‘I’m happy to be here’: Gloria Swasey shares immigration journey from Belize to America

Gloria+Swasey+pictured+soon+after+arriving+in+the+United+States.+Swasey+first+came+in+1970.+Photo+courtesy+of+Gloria+Swasey.

Gloria Swasey pictured soon after arriving in the United States. Swasey first came in 1970. Photo courtesy of Gloria Swasey.

In the interest of full disclosure, Gloria Swasey is the author’s grandmother. 


When Gloria Swasey travelled to the United States in 1969, she didn’t know that she would one day become an immigrant. When she did decide to move to America, the choice impacted not only her own life, but the lives of her family members.

The Oracle sat down with Swasey to learn more about her experiences as an immigrant.

Born on March 6, 1942, Swasey spent her childhood in Belize City. When she was 27, Swasey travelled to Detroit to visit her father’s family.

“[I realized] there’s a big difference between a small country and the United States,” she said.

On this trip, she decided that she wanted to find work in America and returned in 1970. She ultimately preferred Los Angeles as a home because she liked the weather better.

Swasey traveled back and forth between Belize and the United States using a 10-year visa. Despite the opportunities that were waiting for her in America, it was difficult for her to leave her four children behind and start a new life.

“I got homesick,” she said. “I would cry and cry — then I went back home.”

I fought for everybody, and everything went through.

— Gloria Swasey

In the years that she was splitting her time between California and Belize, Swasey had three more children in Belize. She left them under the care of her older children while she stayed in California.

Swasey was not very open with her family about what she was doing in America or why she kept coming and going, her youngest daughter Stephanie Bellamy said.

Bellamy reflected on her childhood and said that her mother “wasn’t really there.”

“I didn’t really understand what was going on,” she said. “But [Swasey] always took care of us even though she wasn’t physically there. She was always taking care of us in a financial way.”

Bellamy and Swasey in 2010. Swasey helped Bellamy and ten others immigrate to Los Angeles in 1985. Photo courtesy of Stephanie Bellamy.

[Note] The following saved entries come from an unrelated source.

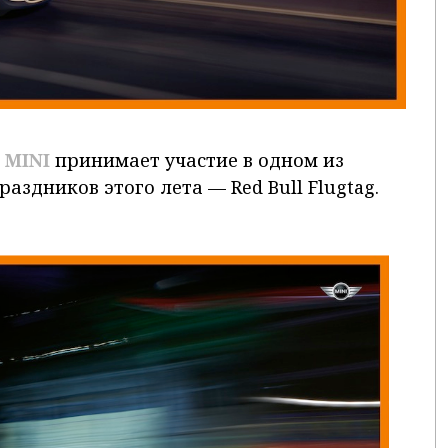
»
MINI
принимает участие в одном из
здников этого лета — Red Bull Flugtag.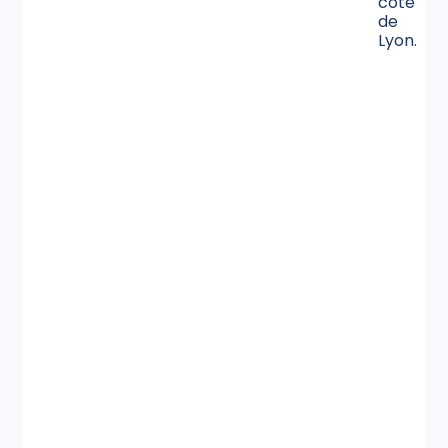
côté
de
Lyon.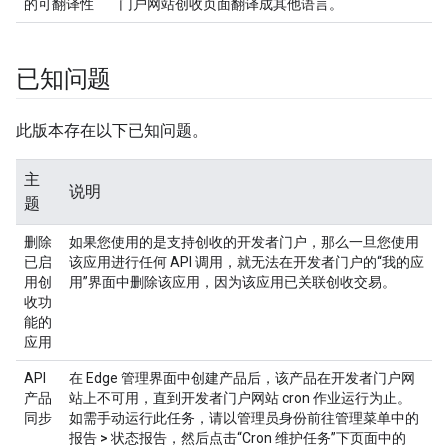
的可翻译性
门户网站创收页面翻译成其他语言。
已知问题
此版本存在以下已知问题。
主
说明
题
删除
如果您使用的是支持创收的开发者门户，那么一旦您使用
已启
该应用进行任何 API 调用，就无法在开发者门户的“我的应
用创
用”界面中删除该应用，因为该应用已关联创收交易。
收功
能的
应用
API
在 Edge 管理界面中创建产品后，该产品在开发者门户网
产品
站上不可用，直到开发者门户网站 cron 作业运行为止。
同步
如需手动运行此任务，请以管理员身份前往管理菜单中的
报告 > 状态报告
，然后点击“Cron 维护任务”下页面中的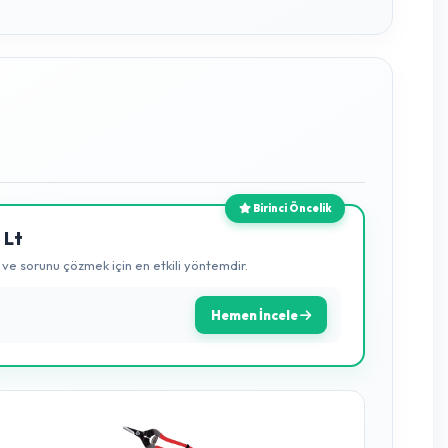
, kullanımdan sonra sadece su ve oksijene dönüşür; bitkinize ve
Güçlü Etken Maddeler
%15 Hidrojen Peroksit:
Hücre duvarını parçalar.
zak
%15 Alkol Benzen Sülfonik Asit:
Organik kirleri söker.
%10 İzopropil Alkol & %5 Salisilik Asit:
Ekstra dezenfeks
%10 Bağlayıcı Enzimler:
Uzun süre kalıcılık.
eler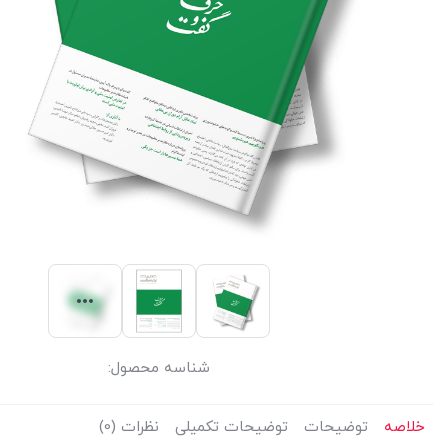
شناسه محصول:
خلاصه
توضیحات
توضیحات تکمیلی
نظرات (0)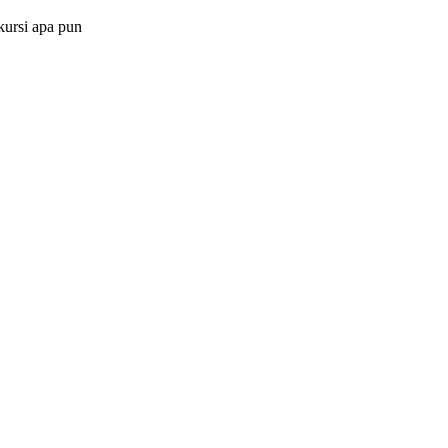
kursi apa pun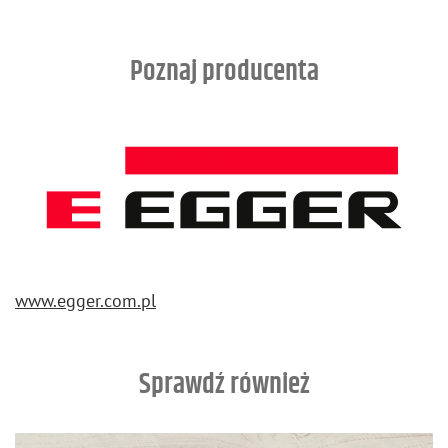
Poznaj producenta
www.​egger.​com.​pl
Sprawdź również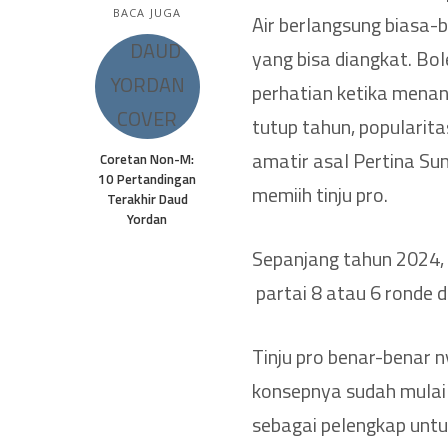
BACA JUGA
Air berlangsung biasa-b
yang bisa diangkat. Bo
perhatian ketika menang
tutup tahun, popularitas
amatir asal Pertina S
Coretan Non-M:
10 Pertandingan
memiih tinju pro.
Terakhir Daud
Yordan
Sepanjang tahun 2024, 
partai 8 atau 6 ronde 
Tinju pro benar-benar n
konsepnya sudah mulai m
sebagai pelengkap untu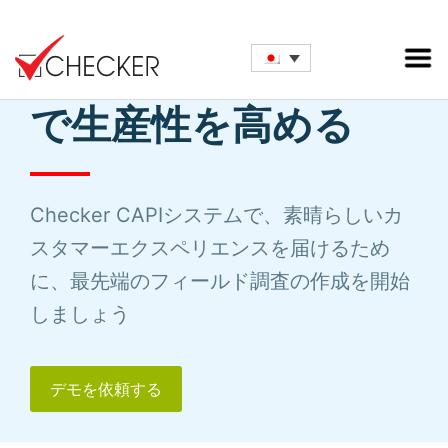
Checker CAPI調査
で生産性を高める
Checker CAPIシステムで、素晴らしいカ
スタマーエクスペリエンスを届けるため
に、最先端のフィールド調査の作成を開始
しましょう
デモを依頼する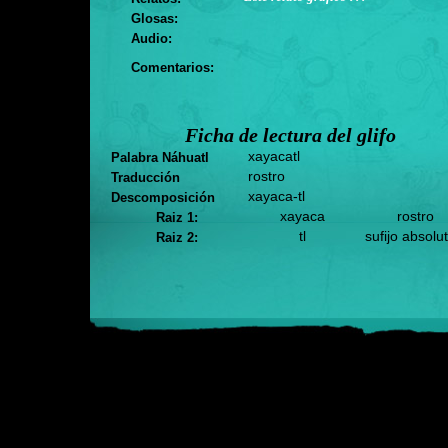
Glosas:
Audio:
Comentarios:
Ficha de lectura del glifo
xayacatl
Palabra Náhuatl
rostro
Traducción
xayaca-tl
Descomposición
xayaca
rostro
Raiz 1:
tl
sufijo absolu
Raiz 2: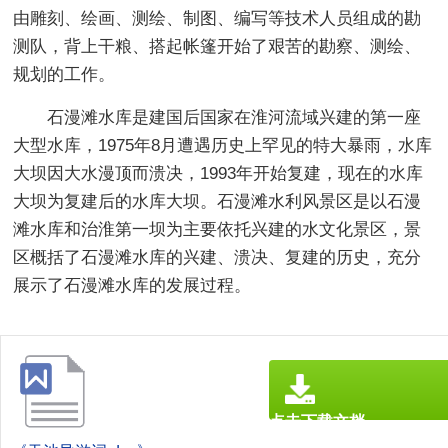
由雕刻、绘画、测绘、制图、编写等技术人员组成的勘
测队，背上干粮、搭起帐篷开始了艰苦的勘察、测绘、
规划的工作。
石漫滩水库是建国后国家在淮河流域兴建的第一座
大型水库，1975年8月遭遇历史上罕见的特大暴雨，水库
大坝因大水漫顶而溃决，1993年开始复建，现在的水库
大坝为复建后的水库大坝。石漫滩水利风景区是以石漫
滩水库和治淮第一坝为主要依托兴建的水文化景区，景
区概括了石漫滩水库的兴建、溃决、复建的历史，充分
展示了石漫滩水库的发展过程。
点击下载文档
文档为doc格式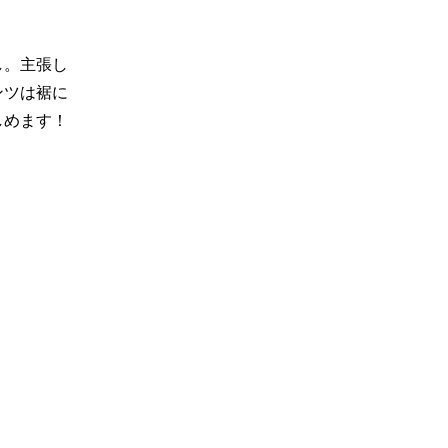
し。主張し
ンツは裾に
しめます！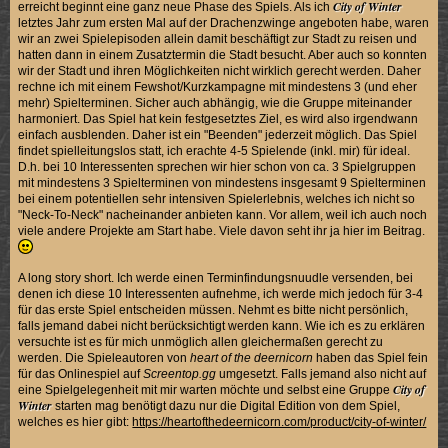
City of Winter
erreicht beginnt eine ganz neue Phase des Spiels. Als ich
letztes Jahr zum ersten Mal auf der Drachenzwinge angeboten habe, waren
wir an zwei Spielepisoden allein damit beschäftigt zur Stadt zu reisen und
hatten dann in einem Zusatztermin die Stadt besucht. Aber auch so konnten
wir der Stadt und ihren Möglichkeiten nicht wirklich gerecht werden. Daher
rechne ich mit einem Fewshot/Kurzkampagne mit mindestens 3 (und eher
mehr) Spielterminen. Sicher auch abhängig, wie die Gruppe miteinander
harmoniert. Das Spiel hat kein festgesetztes Ziel, es wird also irgendwann
einfach ausblenden. Daher ist ein "Beenden" jederzeit möglich. Das Spiel
findet spielleitungslos statt, ich erachte 4-5 Spielende (inkl. mir) für ideal.
D.h. bei 10 Interessenten sprechen wir hier schon von ca. 3 Spielgruppen
mit mindestens 3 Spielterminen von mindestens insgesamt 9 Spielterminen
bei einem potentiellen sehr intensiven Spielerlebnis, welches ich nicht so
"Neck-To-Neck" nacheinander anbieten kann. Vor allem, weil ich auch noch
viele andere Projekte am Start habe. Viele davon seht ihr ja hier im Beitrag.
A long story short. Ich werde einen Terminfindungsnuudle versenden, bei
denen ich diese 10 Interessenten aufnehme, ich werde mich jedoch für 3-4
für das erste Spiel entscheiden müssen. Nehmt es bitte nicht persönlich,
falls jemand dabei nicht berücksichtigt werden kann. Wie ich es zu erklären
versuchte ist es für mich unmöglich allen gleichermaßen gerecht zu
werden. Die Spieleautoren von
heart of the deernicorn
haben das Spiel fein
für das Onlinespiel auf
Screentop.gg
umgesetzt. Falls jemand also nicht auf
City of
eine Spielgelegenheit mit mir warten möchte und selbst eine Gruppe
Winter
starten mag benötigt dazu nur die Digital Edition von dem Spiel,
welches es hier gibt:
https://heartofthedeernicorn.com/product/city-of-winter/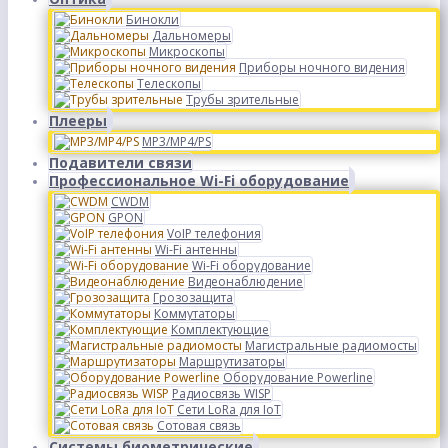
Бинокли
Дальномеры
Микроскопы
Приборы ночного видения
Телескопы
Трубы зрительные
Плееры
MP3/MP4/PS
Подавители связи
Профессиональное Wi-Fi оборудование
CWDM
GPON
VoIP телефония
Wi-Fi антенны
Wi-Fi оборудование
Видеонаблюдение
Грозозащита
Коммутаторы
Комплектующие
Магистральные радиомосты
Маршрутизаторы
Оборудование Powerline
Радиосвязь WISP
Сети LoRa для IoT
Сотовая связь
Системы биометрические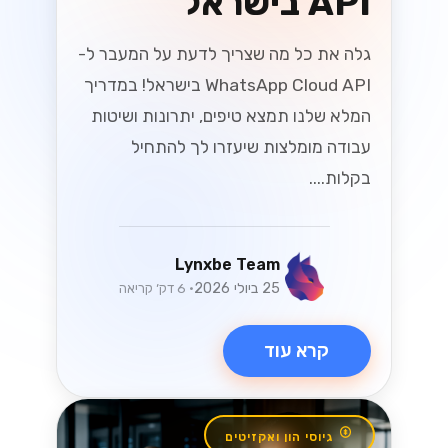
API בישראל
גלה את כל מה שצריך לדעת על המעבר ל-
WhatsApp Cloud API בישראל! במדריך
המלא שלנו תמצא טיפים, יתרונות ושיטות
עבודה מומלצות שיעזרו לך להתחיל
בקלות....
Lynxbe Team
25 ביולי 2026
• 6 דק׳ קריאה
קרא עוד
גיוסי הון ואקזיטים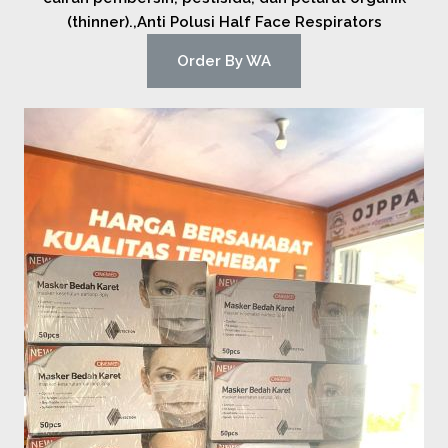
(thinner).,Anti Polusi Half Face Respirators
Order By WA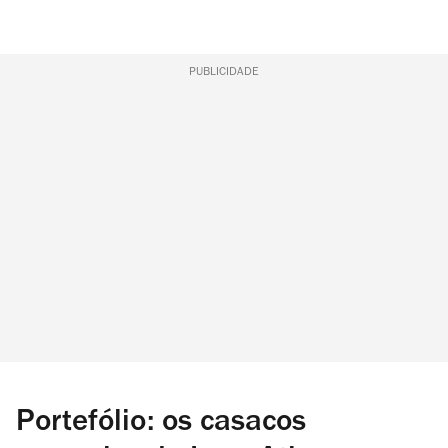
PUBLICIDADE
Portefólio: os casacos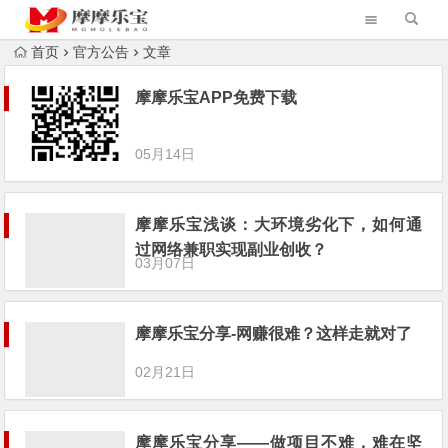
首页
官方公告
文章
摩摩乐宝APP免费下载
05月14日
摩摩乐宝浅谈：大环境劣化下，如何通
过网络兼职实现副业创收？
03月07日
摩摩乐宝分享-网赚很难？这样走就对了
02月21日
摩摩乐宝分享——做项目不难，难在坚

Swasey knew that once she became a citizen, she was going to bring the rest of her family to the U.S. as well. Her family was able to immigrate eight years after she told them they would be moving to America. She wanted to ensure that she had established herself and was financially stable in America before bringing everyone else, but it took a while because she was making $1.65 per hour as a caretaker.

In 1983, she decided to bring her eldest daughter Anne Hinkson and her son Mervyn Williams to the states with the help of a woman who smuggled foreigners across the border for a living. Swasey was in California waiting to hear from them so she could pick them up — but the call she got was not the one she expected.

Once they reached Honduras, a country in Central America, the woman who was supposed to bring them to America took her clients’ money and passports and abandoned them. Swasey rushed to Honduras as fast as she could and paid the fee to get her children and three other women who had also been abandoned by the smuggler back to Belize.

“It was very scary,” Hinkson said. “We were all alone, and we didn’t know what was going to happen to us.”

According to Hinkson, her mother was trying to bring them to the states “the back way” or illegally. After the situation in Honduras, Swasey attempted to bring Hinkson and Williams to the U.S. via a bus from Tijuana, Mexico to San Diego.

Hinkson recalls that they got stopped multiple times by the police in Mexico because they didn’t have the paperwork to be traveling to America. Their lives were threatened, causing Swasey to sacrifice valuable items such as a watch and her wedding ring in order to continue their journey across the border.

Hinkson and Swasey in 2017. Hinkson was one of the first people that Swasey helped to immigrate to the America. Photo by Stephanie Bellamy.

In April 1985, Swasey went back to Belize to help her seven children and four grandchildren immigrate to the states legally by herself. According to Hinkson, it cost $200 per person for a visa and $400 per person for plane tickets, totaling out to about $6,600.

“I fought for everybody, and everything went through,” Swasey said. “I did it all myself.”

Swasey expressed happiness that she immigrated when she did because she said she wouldn’t be able to afford it now.

“Things were a lot cheaper,” she said. “It’s so expensive now. I wouldn’t even be able to afford to bring one person [to the U.S.] now.”

Despite missing her home in Belize, Swasey said that her move to U.S. was for the best.

“I’m an immigrant,” she said. “And I’m happy to be here.”